After locating the line with "เวลา เชื่อกว่าจะบังคับใช้ก็ใกล้ พ.ค.67" in the records below, print it and every line after it exactly.

[Extracted page text data]
____
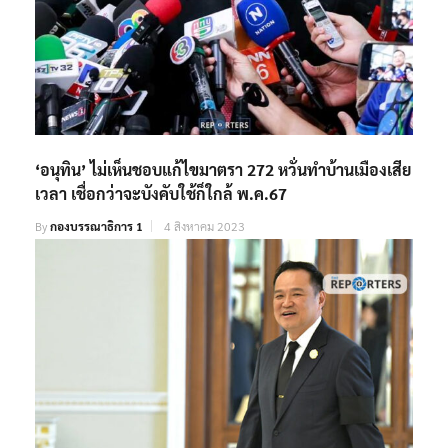
‘อนุทิน’ ไม่เห็นชอบแก้ไขมาตรา 272 หวั่นทำบ้านเมืองเสีย
เวลา เชื่อกว่าจะบังคับใช้ก็ใกล้ พ.ค.67
By
กองบรรณาธิการ 1
4 สิงหาคม 2023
____
PROBLEM SOLUTION:
เวลา เชื่อกว่าจะบังคับใช้ก็ใกล้ พ.ค.67
By
กองบรรณาธิการ 1
4 สิงหาคม 2023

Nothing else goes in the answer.